05/18/2026
Shared from another post:
Your Medicare Advantage carrier sends a letter. They're pulling out of your county. Coverage ends in a few weeks. The letter doesn't tell you the most important part.
When a Medicare Advantage plan ends its contract, federal rules open two doors at once — and most folks only walk through the first.
Door one: a Special Enrollment Period. It starts one month before your plan ends and runs two full months after. During that window you can pick another Advantage plan, or you can drop back to Original Medicare.
Door two — the one most people miss: the Medigap guaranteed-issue right. You have 63 days from the day your coverage ends to buy a Medicare supplement (Medigap Plan A, B, C, D, F, G, K, or L from any company that sells it in your state) with no medical underwriting.

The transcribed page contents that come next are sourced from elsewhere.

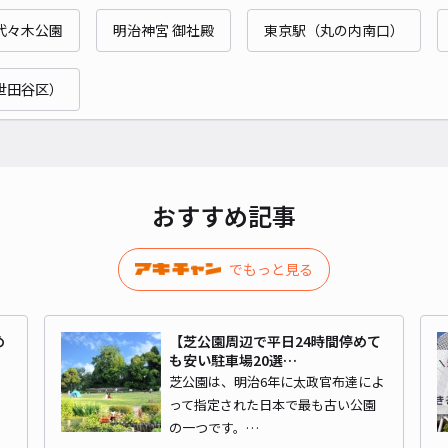
白金
代々木公園
明治神宮 御社殿
東京駅（丸の内南口）
世田谷区）
¥1
時間
貸出
おすすめ記事
長さ
対応
でもっと見る
め
【芝公園周辺で平日24時間停めて
も安い駐車場20選…
芝公園は、明治6年に太政官布達によ
白金
シ
って指定された日本で最も古い公園
の一つです。…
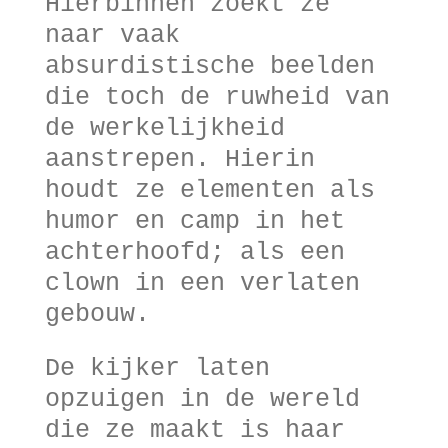
Hierbinnen zoekt ze
naar vaak
absurdistische beelden
die toch de ruwheid van
de werkelijkheid
aanstrepen. Hierin
houdt ze elementen als
humor en camp in het
achterhoofd; als een
clown in een verlaten
gebouw.
De kijker laten
opzuigen in de wereld
die ze maakt is haar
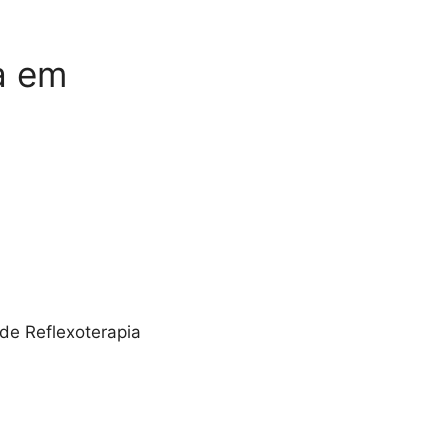
ia em
 de Reflexoterapia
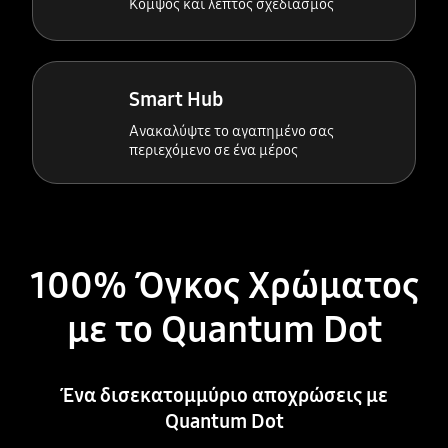
Κομψός και λεπτός σχεδιασμός
Smart Hub
Ανακαλύψτε το αγαπημένο σας
περιεχόμενο σε ένα μέρος
100% Όγκος Χρώματος
με το Quantum Dot
Ένα δισεκατομμύριο αποχρώσεις με
Quantum Dot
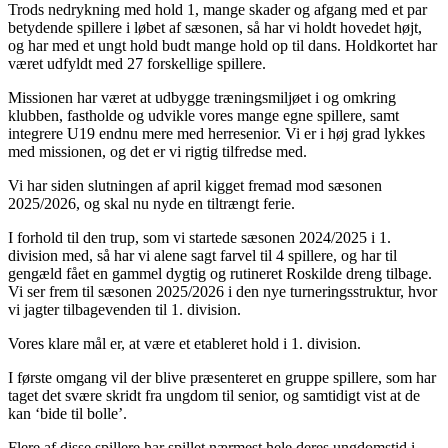
Trods nedrykning med hold 1, mange skader og afgang med et par
betydende spillere i løbet af sæsonen, så har vi holdt hovedet højt,
og har med et ungt hold budt mange hold op til dans. Holdkortet har
været udfyldt med 27 forskellige spillere.
Missionen har været at udbygge træningsmiljøet i og omkring
klubben, fastholde og udvikle vores mange egne spillere, samt
integrere U19 endnu mere med herresenior. Vi er i høj grad lykkes
med missionen, og det er vi rigtig tilfredse med.
Vi har siden slutningen af april kigget fremad mod sæsonen
2025/2026, og skal nu nyde en tiltrængt ferie.
I forhold til den trup, som vi startede sæsonen 2024/2025 i 1.
division med, så har vi alene sagt farvel til 4 spillere, og har til
gengæld fået en gammel dygtig og rutineret Roskilde dreng tilbage.
Vi ser frem til sæsonen 2025/2026 i den nye turneringsstruktur, hvor
vi jagter tilbagevenden til 1. division.
Vores klare mål er, at være et etableret hold i 1. division.
I første omgang vil der blive præsenteret en gruppe spillere, som har
taget det svære skridt fra ungdom til senior, og samtidigt vist at de
kan ‘bide til bolle’.
Flere af disse spillere har spillet nærmest hele deres ungdomstid i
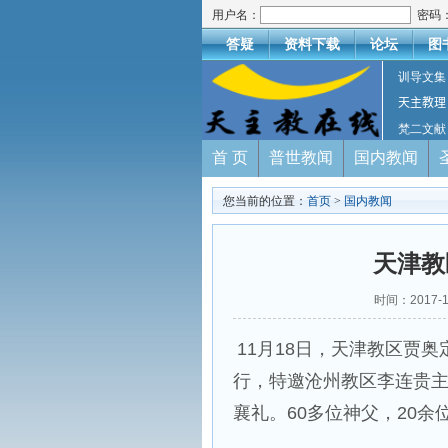
用户名：
密码
答疑
资料下载
论坛
图
训导文集
天主教理
梵二文献
首 页
普世教闻
国内教闻
您当前的位置：
首页
>
国内教闻
天津教
时间：2017-
11月18日，天津教区贾
行，特邀沧州教区李连贵
襄礼。60多位神父，20余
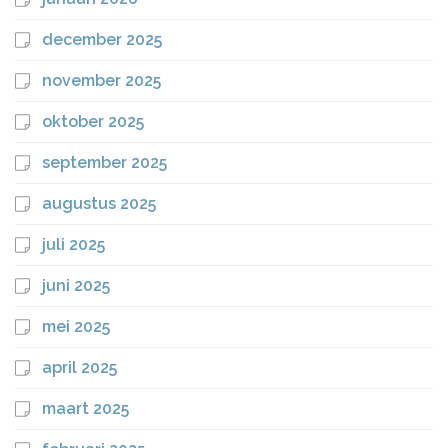
december 2025
november 2025
oktober 2025
september 2025
augustus 2025
juli 2025
juni 2025
mei 2025
april 2025
maart 2025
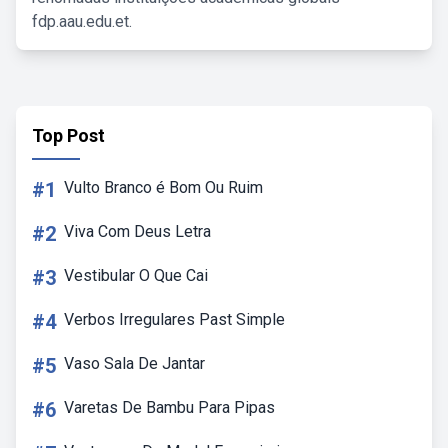
fdp.aau.edu.et.
Top Post
#1
Vulto Branco é Bom Ou Ruim
#2
Viva Com Deus Letra
#3
Vestibular O Que Cai
#4
Verbos Irregulares Past Simple
#5
Vaso Sala De Jantar
#6
Varetas De Bambu Para Pipas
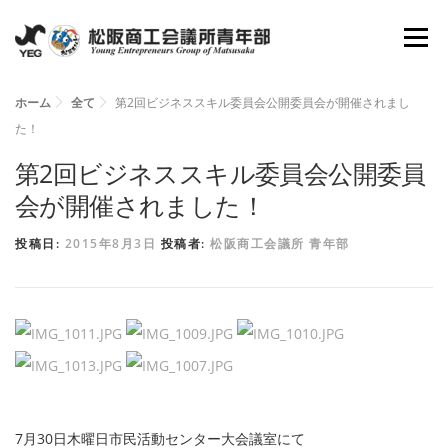
コ
メニュ
ン
テ
ン
ホーム
全て
第2回ビジネススキル委員会公開委員会が開催されまし
ホーム
YEGとは
会長所信
組織図
た！
ツ
へ
第2回ビジネススキル委員会公開委員
理事抱負
委員会
活動報告
資料倉庫
ス
会が開催されました！
キ
投稿日:
2015年8月3日
投稿者:
松阪商工会議所 青年部
ッ
お問い合わせ
新入会員募集
プ
7月30日木曜日市民活動センター大会議室にて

One catch: if you first became Medicare-eligible on or after January 1, 2020, Plans C and F are off the menu — Plan D or G is the comparable swap. No health questions. They cannot turn you down. They cannot charge you more for a heart condition or diabetes.
That door normally closes six months after you first sign up for Part B. The Medicare Advantage contract ending reopens it. Once. For 63 days.
Keep the letter from the plan — you'll need a copy when you apply for the supplement, as proof of the right.
Most folks never hear this rule until it's too late. Worth knowing about before you need it.